From The Washington Post:
.From NBC News: .
From The Hill: Sturgis Motorcycle Rally was ‘superspreading event’ that cost public health $12.2 billion: analysis.
In brief, what the study claimed to find was the following. Based on cell phone data that pointed to where the rally-goers came from and where they went back home to, the researchers plotted coronavirus case increases in those areas both pre- and post- the rally. That helped them deduce that some 266,000 new COVID-19 cases seemed to be attributable in some way to attendance at the Sturgis gathering.
This led to lots of a-ha, see, we told you so media coverage. Flout the basic protective measures that health officials have been repeating for months, gather in large crowds and refuse to wear a face mask — and, well, you might just end up being responsible for 19% of all coronavirus cases in a given month. Or even more, who knows!
These findings, needless to say, have begun to be picked apart in recent days. A recent piece from the decidedly left-leaning Mother Jones, for example, gave credence to the basis of the WSJ editorial (though without agreeing with it outright): “I was open to (the WSJ piece) for a couple of reasons,” the Mother Jones writer explained. “First, like a lot of COVID-19 research, this study was released quickly and without peer review. Second, the figure of 266,000 really did seem awfully high given the timeframe and the number of infections attributed to actual attendees. So even though I normally don’t waste my time with Journal editorials, this time I did.”

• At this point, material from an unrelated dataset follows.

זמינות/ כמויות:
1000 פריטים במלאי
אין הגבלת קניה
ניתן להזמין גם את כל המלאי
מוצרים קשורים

And then there’s this, from Jha via Twitter:
I don't buy Sturgis study below.
Why? Really big effect. Makes me skeptical
One rule of thumb I teach is:
if effect size of a social phenomenon using noisy data is very large — be wary
So was Sturgis harmless?
No.
But I doubt it caused 250,000 cases.
Thread https://t.co/bCIlL5trWq
— Ashish K. Jha, MD, MPH (@ashishkjha) September 9, 2020
To Jha’s point about the fact that while he disputes the finding of 266,000 cases he still stresses the rally wasn’t harmless, there’s little reason to dispute that. A paper released by a team from Johns Hopkins University on Friday, in fact, says that same thing — that the rally no doubt contributed to at the very least a localized increases of cases in South Dakota (and probably beyond). While the new paper also argued that, at the same time, it’s awfully hard to follow rally attendees back to their home in, say, Los Angeles County (where, mind you, coronavirus was already spreading like wildfire) and attribute any post-rally increase there to the Sturgis attendees.
“The case data show relatively stable trends prior to the event and clear changes around the event, with little reason to believe that the changes in cases could have been caused by anything but the event,” the Johns Hopkins researchers note in their paper. “The overall conclusions that the Sturgis event caused a large increase in COVID-19 cases and infections are likely to be relatively robust to the specific statistical methodologies used.”

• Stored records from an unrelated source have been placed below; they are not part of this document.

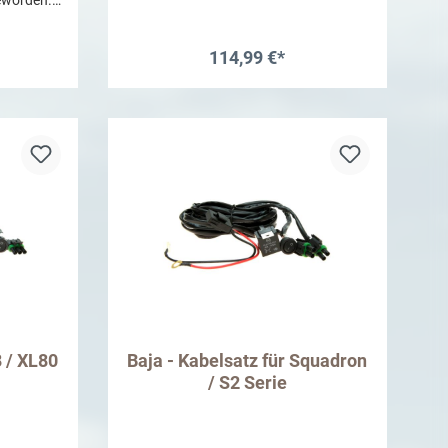
alterung
ines CKMTA
rs. Eine
114,99 €*
 auch die
b
In den Warenkorb
tanks.
8 / XL80
Baja - Kabelsatz für Squadron
/ S2 Serie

However, they go on to note that the study cited above which attracted so much media coverage has a “relatively weak” model that was used to arrive at its findings, which should be “interpreted cautiously.” For one thing, this new paper notes, it’s probable that the Sturgis rally caused many people linked to it to get a coronavirus test. And that testing increase could explain an increase in cases — with those tests identifying asymptomatic people who might not have realized they already had COVID-19, for example.
“There is evidence in that paper that Sturgis increased infections across the United States,” Elizabeth Stuart, a statistician and associate dean at the Johns Hopkins Bloomberg School of Public Health who reviewed the San Diego center’s study, told CBS MoneyWatch. “But do I believe that number is 200,000 or more? I am not sure.”